About this exercise: Which lines in the records below mention the word "will"? Copy each one out.

════════════════

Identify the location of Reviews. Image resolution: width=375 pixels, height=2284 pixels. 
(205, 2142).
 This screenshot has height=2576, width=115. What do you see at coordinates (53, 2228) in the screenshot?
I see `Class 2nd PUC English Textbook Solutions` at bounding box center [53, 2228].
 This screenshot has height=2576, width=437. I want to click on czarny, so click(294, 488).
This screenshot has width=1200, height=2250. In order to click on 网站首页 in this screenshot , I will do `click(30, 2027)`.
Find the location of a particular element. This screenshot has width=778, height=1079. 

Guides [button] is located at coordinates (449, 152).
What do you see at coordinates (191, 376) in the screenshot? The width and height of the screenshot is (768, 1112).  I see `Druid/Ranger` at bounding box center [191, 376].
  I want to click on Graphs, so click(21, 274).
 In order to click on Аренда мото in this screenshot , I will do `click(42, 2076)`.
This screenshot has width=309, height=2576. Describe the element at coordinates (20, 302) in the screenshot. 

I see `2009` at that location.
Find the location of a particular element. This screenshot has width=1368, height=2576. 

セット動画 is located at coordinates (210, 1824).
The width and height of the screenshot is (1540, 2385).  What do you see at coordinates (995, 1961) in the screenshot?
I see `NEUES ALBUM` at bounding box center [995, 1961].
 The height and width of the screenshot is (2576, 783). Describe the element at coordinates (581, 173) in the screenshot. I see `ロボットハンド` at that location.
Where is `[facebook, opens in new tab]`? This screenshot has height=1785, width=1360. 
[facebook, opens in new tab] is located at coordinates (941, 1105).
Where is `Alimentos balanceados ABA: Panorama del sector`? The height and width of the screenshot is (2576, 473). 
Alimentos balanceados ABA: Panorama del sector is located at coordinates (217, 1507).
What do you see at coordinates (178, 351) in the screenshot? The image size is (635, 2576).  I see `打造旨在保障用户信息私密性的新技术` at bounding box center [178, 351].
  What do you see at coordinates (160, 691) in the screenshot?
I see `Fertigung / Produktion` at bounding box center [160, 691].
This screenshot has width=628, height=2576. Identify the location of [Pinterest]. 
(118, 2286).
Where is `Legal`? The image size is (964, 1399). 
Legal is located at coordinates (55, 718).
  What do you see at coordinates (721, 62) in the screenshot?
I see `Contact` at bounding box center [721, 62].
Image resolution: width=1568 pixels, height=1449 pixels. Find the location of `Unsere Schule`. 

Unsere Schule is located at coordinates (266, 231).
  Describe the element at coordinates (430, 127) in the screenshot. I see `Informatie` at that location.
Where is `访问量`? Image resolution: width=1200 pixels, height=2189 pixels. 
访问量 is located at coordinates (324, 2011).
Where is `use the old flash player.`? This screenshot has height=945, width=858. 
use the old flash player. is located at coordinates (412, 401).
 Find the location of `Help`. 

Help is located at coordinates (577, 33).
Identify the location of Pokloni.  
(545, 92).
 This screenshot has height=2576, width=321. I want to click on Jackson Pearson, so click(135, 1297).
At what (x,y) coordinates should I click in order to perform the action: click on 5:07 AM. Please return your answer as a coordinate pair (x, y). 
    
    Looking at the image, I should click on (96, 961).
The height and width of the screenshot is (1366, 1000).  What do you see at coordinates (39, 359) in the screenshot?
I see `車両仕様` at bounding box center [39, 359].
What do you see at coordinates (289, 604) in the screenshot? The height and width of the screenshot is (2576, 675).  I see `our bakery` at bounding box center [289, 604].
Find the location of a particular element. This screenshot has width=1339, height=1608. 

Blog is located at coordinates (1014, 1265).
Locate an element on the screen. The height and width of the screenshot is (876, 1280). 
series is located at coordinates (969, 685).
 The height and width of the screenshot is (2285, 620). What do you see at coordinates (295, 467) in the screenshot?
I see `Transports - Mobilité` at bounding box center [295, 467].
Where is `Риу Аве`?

════════════════

Answer:
This screenshot has width=1200, height=2250. In order to click on 网站首页 in this screenshot , I will do `click(30, 2027)`.
 In order to click on Аренда мото in this screenshot , I will do `click(42, 2076)`.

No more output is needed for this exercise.